Corte d’Appello di Perugia – Sentenza n. 524-2010

Reiterazione di contratti di lavoro a tempo determinato – diritto alla conversione ed al risarcimento danni – non sussiste.

 

I contratti a termine del settore scolastico, tanto per il personale docente quanto per quello amministrativo, tecnico e ausiliario (ATA), sono disciplinati non già dal D.Lgs n. 368/01, bensì dalle norme speciali dettate in materia, ossia il D.Lgs 16 aprile 1994, n. 297, modificato dalla legge n. 124/99, oltre che da tutte le fonti integrative, rappresentate dai contratti collettivi nazionali di lavoro e dai regolamenti ministeriali per le supplenze.

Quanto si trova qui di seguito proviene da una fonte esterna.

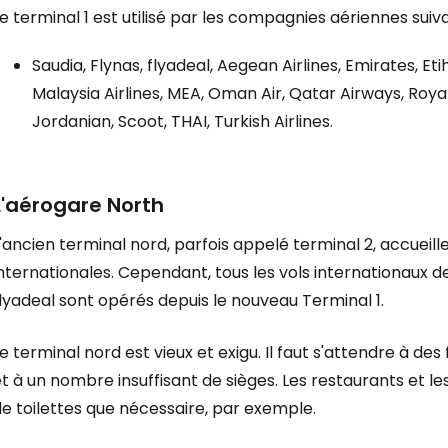
e terminal 1 est utilisé par les compagnies aériennes suiva
Saudia, Flynas, flyadeal, Aegean Airlines, Emirates, Et
Malaysia Airlines, MEA, Oman Air, Qatar Airways, Royal
Jordanian, Scoot, THAI, Turkish Airlines.
L'aérogare
North
'ancien terminal nord, parfois appelé terminal 2, accuei
nternationales. Cependant, tous les vols internationaux 
lyadeal sont opérés depuis le nouveau Terminal 1.
e terminal nord est vieux et exigu. Il faut s'attendre à d
t à un nombre insuffisant de sièges. Les restaurants et le
e toilettes que nécessaire, par exemple.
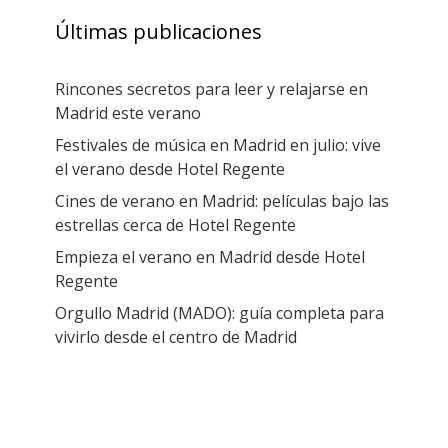
Últimas publicaciones
Rincones secretos para leer y relajarse en
Madrid este verano
Festivales de música en Madrid en julio: vive
el verano desde Hotel Regente
Cines de verano en Madrid: películas bajo las
estrellas cerca de Hotel Regente
Empieza el verano en Madrid desde Hotel
Regente
Orgullo Madrid (MADO): guía completa para
vivirlo desde el centro de Madrid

Il divieto di conversione del contratto a tempo determinato, sancito in via generale per il pubblico impiego dall’art. 36, comma 2, non è stato abrogato dal D.lgs n. 368/01 (in quanto costituisce la diretta conseguenza del principio costituzionale di cui all’art. 97), ed opera anche nel settore specifico della scuola.

Difatti nell’ambito del pubblico impiego il divieto di conversione del contratto a termine trova giustificazione nella previsione dell’art 97, terzo comma Cost, secondo cui “agli impieghi nelle pubbliche amministrazioni si accede mediante concorso, salvo i casi stabiliti dalla legge”.

Tale divieto, poiché è diretto a garantire l’osservanza di un principio di rango costituzionale, non può essere ritenuto incompatibile con la disciplina in tema di assunzioni a tempo determinato, dettata in via generale dal D.Lgs n. 368/01.

D’altra parte, la scelta di disciplinare in modo differente le conseguenze della nullità o invalidità della clausola di apposizione del termine di durata al rapporto di lavoro, secondo che il datore sia privato o pubblico, non determina neppure una violazione della disciplina comunitaria, contenuta nella direttiva del Consiglio dell’Unione Europea 28 giugno 1999, n. 70, emanata in attuazione dell’accordo quadro sui contratti a tempo determinato concluso il 18 marzo 1999, dal momento che la conversione del rapporto non è prevista come l’unica sanzione possibile dell’illegittima successione di contratti a termine.

In ordine alle richieste risarcitorie, per un verso, ragioni di contenimento della spesa pubblica suggeriscono di evitare il sovradimensionamento degli organici, così da evitare esuberi di personale e costi inutili nei momenti di calo demografico o di diminuzione, per qualsiasi motivo, delle iscrizioni; per altro verso, la necessità di assicurare la costante erogazione del servizio scolastico, finalizzato al soddisfacimento di un interesse costituzionalmente garantito, rende giustificato e ragionevole il ricorso alle assunzioni a termine.

Inoltre, quanto alle singole modalità di conferimento delle supplenze:

Le supplenze annuali cosiddette su “organico di fatto”, con scadenza al 30 giugno, cioè, al termine dell’attività didattica, sono relative a posti che non sono tecnicamente vacanti, ma si rendono di fatto disponibili.

Le supplenze temporanee sono conferite per ogni altra necessità, come la sostituzione di personale assente o la copertura di posti resisi disponibili, per qualsivoglia ragione, soltanto dopo il 31 dicembre, e sono destinate a terminare non appena venga meno l’esigenza per cui sono state disposte; per tali supplenze nessun abuso può essere ipotizzato, giacché le esigenze che esse soddisfano sono effettivamente contingenti e imprevedibili, e tali da far escludere, di per sé, una condotta abusiva.

Infine, anche le supplenze su organico di diritto non comportano la sussistenza di abusi, tenuto conto che anzitutto ciascun incarico è svincolato dai precedenti, di cui non costituisce né prosecuzione né proroga, e spesso attiene alla copertura di posti situati in sedi diverse.

In secondo luogo, l’amministrazione scolastica – a differenza del datore privato, che può scegliere liberamente il lavoratore con cui stipulare il contratto – ha l’obbligo di attenersi alle graduatorie permanenti provinciali, per gl’incarichi su organico di diritto, o, per le supplenze su organico di fatto o temporanee, alle graduatorie interne d’istituto o di circolo.

Ciò comporta che il “precario”, vedendosi attribuire punteggio per ogni periodo di servizio prestato, acquisisce sempre maggiori titoli per il conferimento di successivi incarichi, di modo che le assunzioni nella scuola pubblica in regime di precariato (o di preruolo) non sono assunzioni a termine in senso tecnico, ma si configurano come speciale e progressivo sistema di “reclutamento”, destinato a concludersi fisiologicamente con l’assunzione “in ruolo” e la ricostruzione della carriera.